Elargissons une seconde la vue sur la politique économique chinoise et en quoi elle se différencie de celle suivie aux Etats-Unis et, même si c’est dans une moindre mesure, en Europe. Puisque la situation économique y est meilleure, il est moins nécessaire de s’intéresser aux initiatives de soutien à la demande et, puisque la monde change vite, qu’il s’agisse de technologie ou de relations internationales, il y a avantage à pousser les feux de la politique de l’offre. C’est vrai avec la « circulation duale » (diversifier les approvisionnements et monter en valeur la demande intérieure) ; cela l’est avec l’intégration régionale. N’est-ce pas ce qu’on appelle avoir un coup d’avance ?

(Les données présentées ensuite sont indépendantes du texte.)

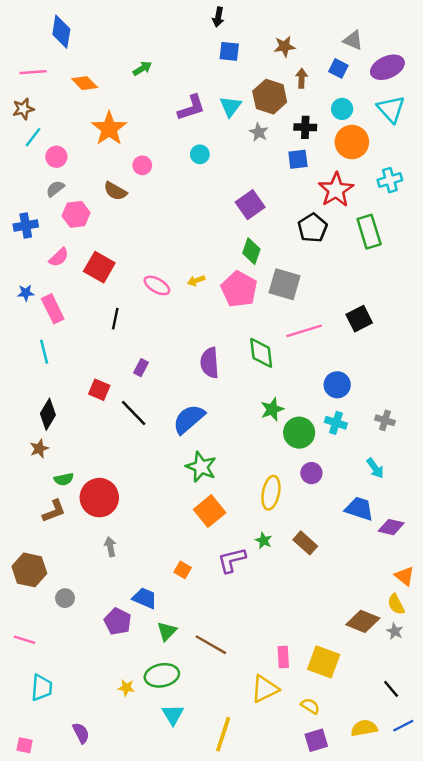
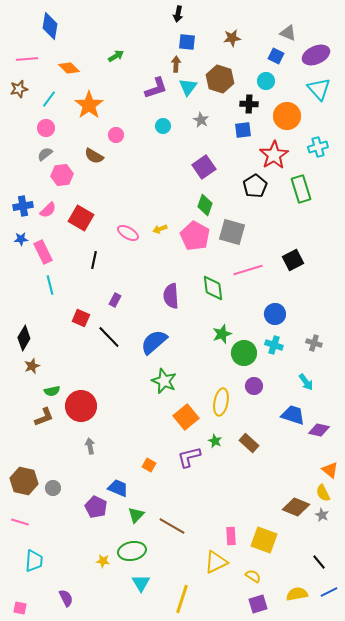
brown arrow: (302, 78) -> (176, 64), moved
cyan circle: (342, 109) -> (266, 81), moved
gray star: (259, 132) -> (201, 120), moved
cyan line: (33, 137) -> (49, 99), moved
blue cross: (26, 225) -> (23, 206), moved
cyan line: (44, 352) -> (50, 285), moved
black diamond: (48, 414) -> (24, 338), moved
orange square: (210, 511) -> (186, 417), moved
brown hexagon: (29, 570) -> (24, 481), moved

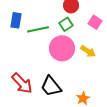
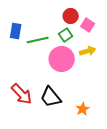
pink square: (95, 22) -> (88, 25), moved
yellow arrow: (88, 51) -> (88, 51), moved, turned -49

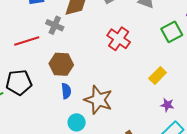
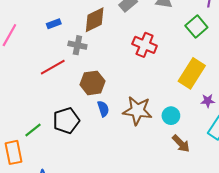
yellow rectangle: (158, 76) -> (192, 73), size x1.6
black pentagon: (19, 82) -> (66, 121), moved
cyan circle: (77, 122) -> (171, 116), moved

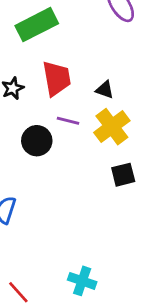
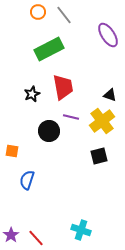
black triangle: (105, 90) -> (110, 95), moved
black square: (123, 175) -> (99, 156), moved

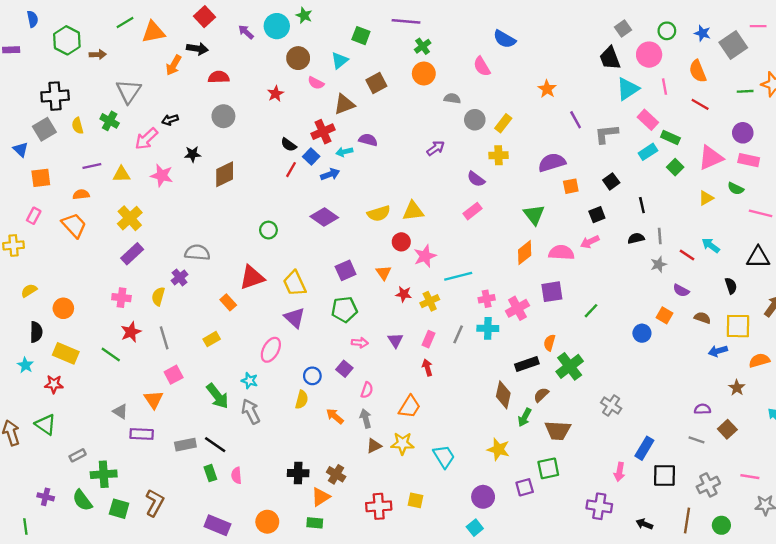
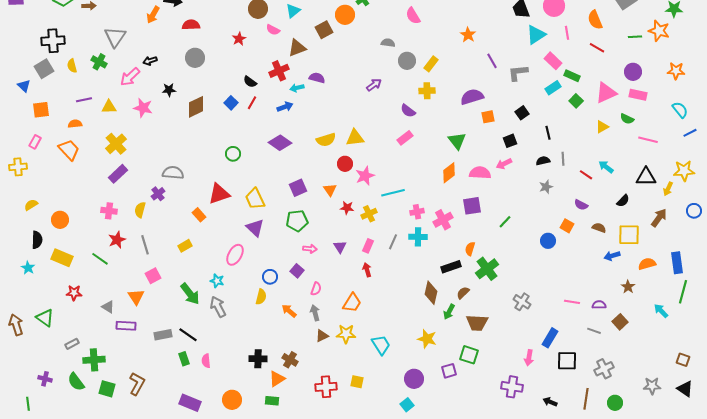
orange circle: (424, 74) -> (345, 15), moved
blue square: (311, 157) -> (231, 103), moved
gray star: (659, 264) -> (546, 187), moved
black semicircle: (731, 286) -> (623, 201), turned 64
red star: (54, 384) -> (74, 293), moved
green square: (548, 468) -> (469, 355), turned 30
pink line: (750, 477) -> (572, 302), moved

Pour ce qui est du soutien à la demande, il faut bien avoir conscience que la Chine, au cours de l’épisode épidémique, a été en retrait par rapport à l’Amérique du Nord et à l’Europe. Le constat vaut pour la politique budgétaire, comme pour la politique monétaire. Cela n’a pas été jugé nécessaire et le sacrosaint objectif de la stabilité n’a pas eu à être questionné. Sauf impérieuses nécessités, Pékin ne prend pas de mesures menant à un « trop-plein » de demande, potentiellement générateur d’une accélération des prix, amenant dans son sillage des tensions sociales et des déséquilibres économiques.
Finissons par le feuilleton du Brexit. La nouvelle et énième date butoir du 15 novembre est dépassée et aucun accord, sur un texte définissant les relations commerciales entre le Royaume-Uni et l‘Union Européenne, n’est intervenu. Faut-il craindre un échec ? J’ai envie une fois encore de répondre non, en notant l’évènement politique important qui s’est produit au cours du week-end. Dominic Cummings, le Conseiller spécial du Premier ministre a démissionné. Il était à l’origine du projet de changement de cap de la politique économique britannique (plus nationaliste et plus interventionniste). Lui ayant disparu et même si Michael Gove reste au gouvernement, on doit se demander si la ligne plus traditionnelle du Parti conservateur ne va pas s’imposer. A savoir en faveur d’une économie plus ouverte et avec un rôle de l’Etat plus limité. Elle n’est pas forcément europhile, mais paraît plus compatible avec le compromis recherché avec Bruxelles.